## YOUR TASK
Could the listing below be reproduced exactly, minus its pictures?

## RAW DATA
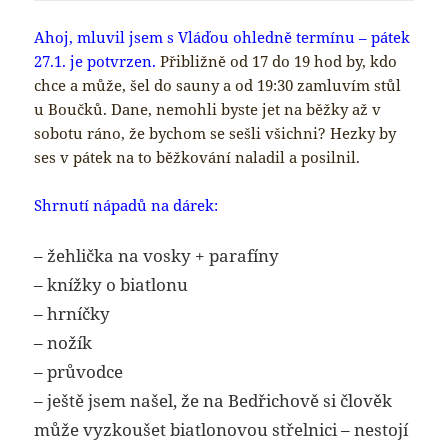
Ahoj, mluvil jsem s Vláďou ohledně termínu – pátek
27.1. je potvrzen.
Přibližně od 17 do 19 hod by, kdo
chce a může, šel do sauny a od 19:30 zamluvím stůl
u Boučků. Dane, nemohli byste jet na běžky až v
sobotu ráno, že bychom se sešli všichni? Hezky by
ses v pátek na to běžkování naladil a posilnil.
Shrnutí nápadů na dárek:
– žehlička na vosky + parafíny
– knížky o biatlonu
– hrníčky
– nožík
– průvodce
– ještě jsem našel, že na Bedřichově si člověk
může vyzkoušet biatlonovou střelnici – nestojí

## TASK RESULT
Ahoj, mluvil jsem s Vláďou ohledně termínu – pátek
27.1. je potvrzen.
Přibližně od 17 do 19 hod by, kdo
chce a může, šel do sauny a od 19:30 zamluvím stůl
u Boučků. Dane, nemohli byste jet na běžky až v
sobotu ráno, že bychom se sešli všichni? Hezky by
ses v pátek na to běžkování naladil a posilnil.
Shrnutí nápadů na dárek:
– žehlička na vosky + parafíny
– knížky o biatlonu
– hrníčky
– nožík
– průvodce
– ještě jsem našel, že na Bedřichově si člověk
může vyzkoušet biatlonovou střelnici – nestojí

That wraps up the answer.